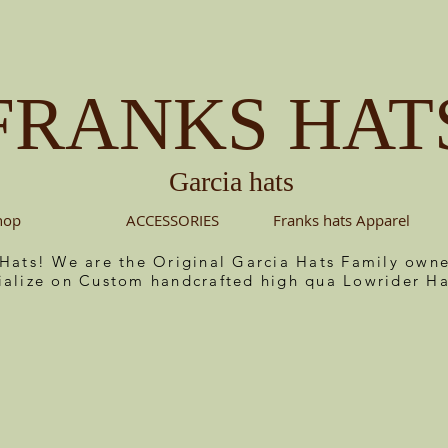
FRANKS HAT
Garcia hats
hop
ACCESSORIES
Franks hats Apparel
 Hats! We are the Original Garcia Hats Family ow
ialize on Custom handcrafted high qua Lowrider Ha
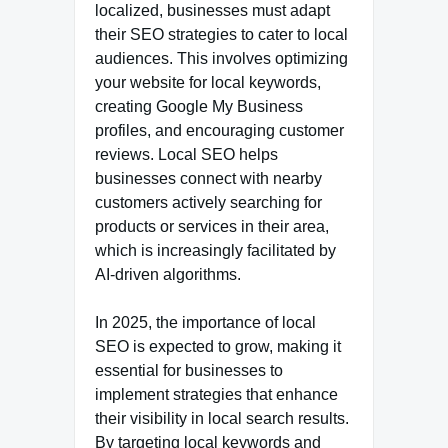
localized, businesses must adapt
their SEO strategies to cater to local
audiences. This involves optimizing
your website for local keywords,
creating Google My Business
profiles, and encouraging customer
reviews. Local SEO helps
businesses connect with nearby
customers actively searching for
products or services in their area,
which is increasingly facilitated by
AI-driven algorithms.
In 2025, the importance of local
SEO is expected to grow, making it
essential for businesses to
implement strategies that enhance
their visibility in local search results.
By targeting local keywords and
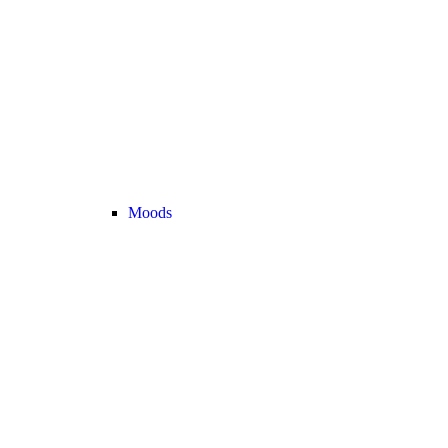
Moods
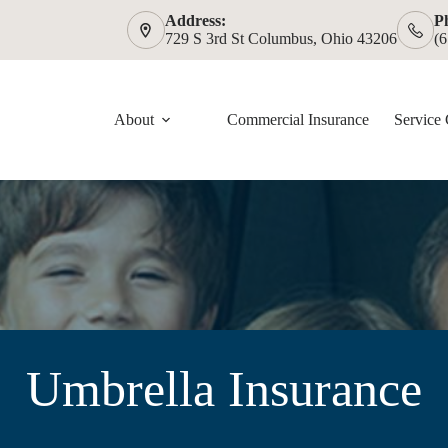
Address:
P
729 S 3rd St Columbus, Ohio 43206
(
About
Commercial Insurance
Service 
Umbrella Insurance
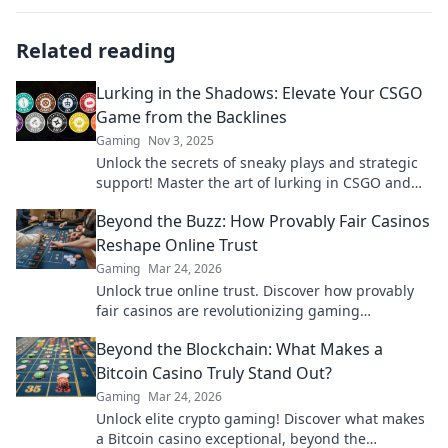
Related reading
Lurking in the Shadows: Elevate Your CSGO
Game from the Backlines
Gaming
Nov 3, 2025
Unlock the secrets of sneaky plays and strategic
support! Master the art of lurking in CSGO and
dominate the competition from the shadows!
Beyond the Buzz: How Provably Fair Casinos
Reshape Online Trust
Gaming
Mar 24, 2026
Unlock true online trust. Discover how provably
fair casinos are revolutionizing gaming
transparency.
Beyond the Blockchain: What Makes a
Bitcoin Casino Truly Stand Out?
Gaming
Mar 24, 2026
Unlock elite crypto gaming! Discover what makes
a Bitcoin casino exceptional, beyond the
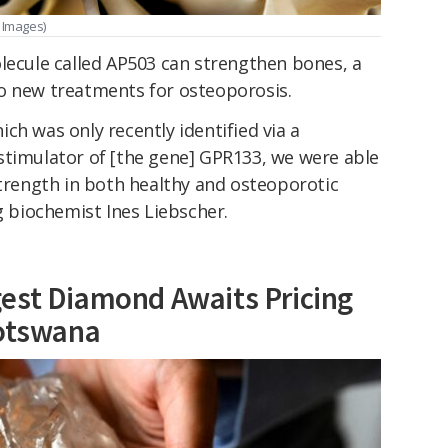
 Images)
lecule called AP503 can strengthen bones, a
o new treatments for osteoporosis.
ch was only recently identified via a
stimulator of [the gene] GPR133, we were able
strength in both healthy and osteoporotic
g biochemist Ines Liebscher.
est Diamond Awaits Pricing
Botswana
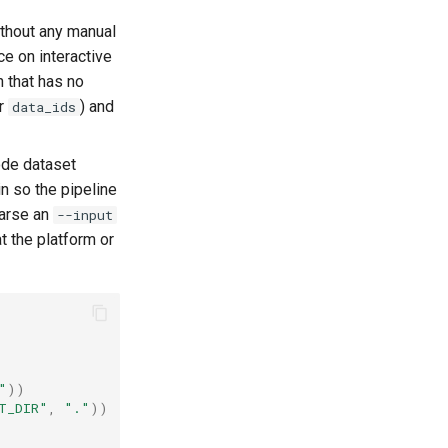
ithout any manual
e on interactive
 that has no
r
) and
data_ids
ode dataset
in so the pipeline
arse an
--input
t the platform or
"
))
T_DIR"
,
"."
))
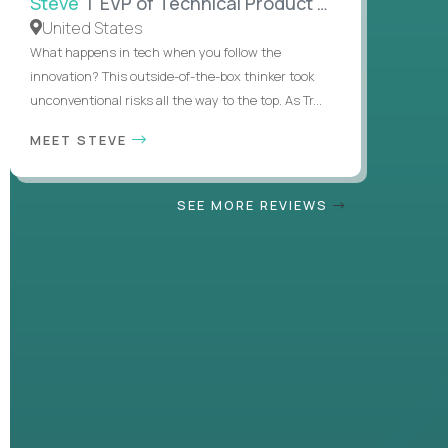
Steve
| EVP of Technical Product Management
United States
What happens in tech when you follow the
innovation? This outside-of-the-box thinker took
unconventional risks all the way to the top. As Tr...
MEET STEVE
SEE MORE REVIEWS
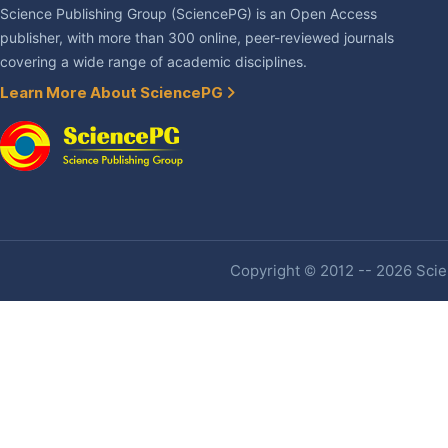
Science Publishing Group (SciencePG) is an Open Access
publisher, with more than 300 online, peer-reviewed journals
covering a wide range of academic disciplines.
Learn More About SciencePG
Copyright © 2012 -- 2026 Scien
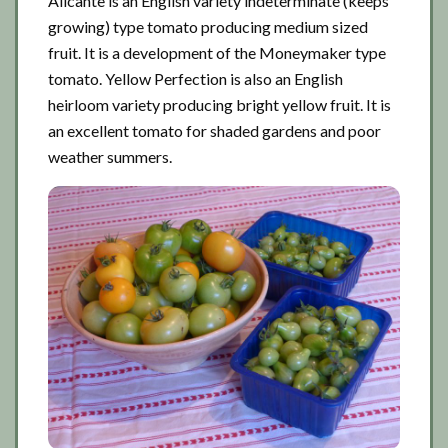
Alicante is an English variety indeterminate (keeps
growing) type tomato producing medium sized
fruit. It is a development of the Moneymaker type
tomato. Yellow Perfection is also an English
heirloom variety producing bright yellow fruit. It is
an excellent tomato for shaded gardens and poor
weather summers.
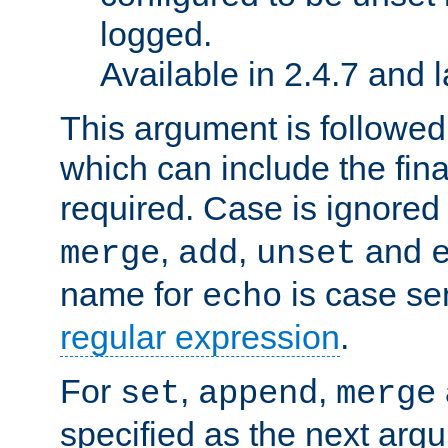
logged.
Available in 2.4.7 and l
This argument is followe
which can include the final
required. Case is ignored
,
,
and
merge
add
unset
name for
is case se
echo
regular expression
.
For
,
,
set
append
merge
specified as the next argu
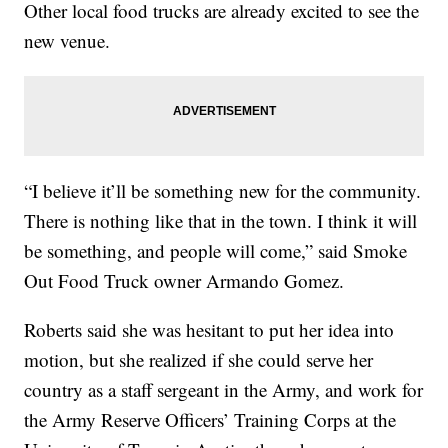
Other local food trucks are already excited to see the
new venue.
“I believe it’ll be something new for the community.
There is nothing like that in the town. I think it will
be something, and people will come,” said Smoke
Out Food Truck owner Armando Gomez.
Roberts said she was hesitant to put her idea into
motion, but she realized if she could serve her
country as a staff sergeant in the Army, and work for
the Army Reserve Officers’ Training Corps at the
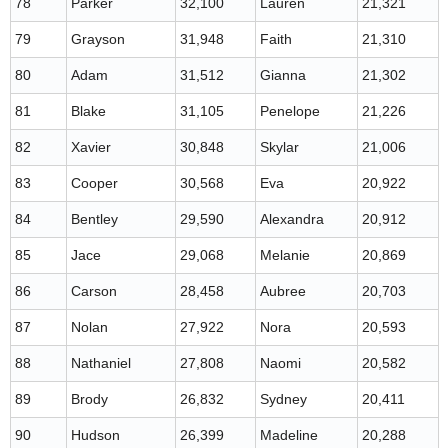
78
Parker
32,100
Lauren
21,321
79
Grayson
31,948
Faith
21,310
80
Adam
31,512
Gianna
21,302
81
Blake
31,105
Penelope
21,226
82
Xavier
30,848
Skylar
21,006
83
Cooper
30,568
Eva
20,922
84
Bentley
29,590
Alexandra
20,912
85
Jace
29,068
Melanie
20,869
86
Carson
28,458
Aubree
20,703
87
Nolan
27,922
Nora
20,593
88
Nathaniel
27,808
Naomi
20,582
89
Brody
26,832
Sydney
20,411
90
Hudson
26,399
Madeline
20,288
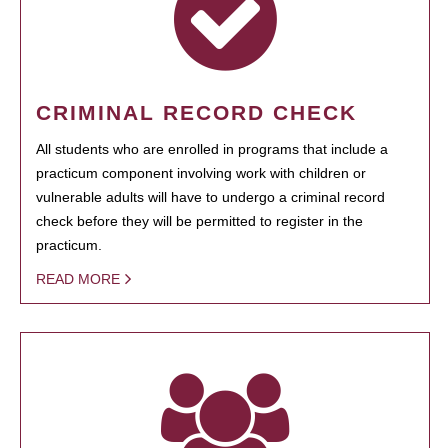
CRIMINAL RECORD CHECK
All students who are enrolled in programs that include a
practicum component involving work with children or
vulnerable adults will have to undergo a criminal record
check before they will be permitted to register in the
practicum.
READ MORE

______________________________

Work item: Which lines of the records contain the word "businesses"? Copy each of them.

Exercise result:
localized, businesses must adapt
businesses connect with nearby
essential for businesses to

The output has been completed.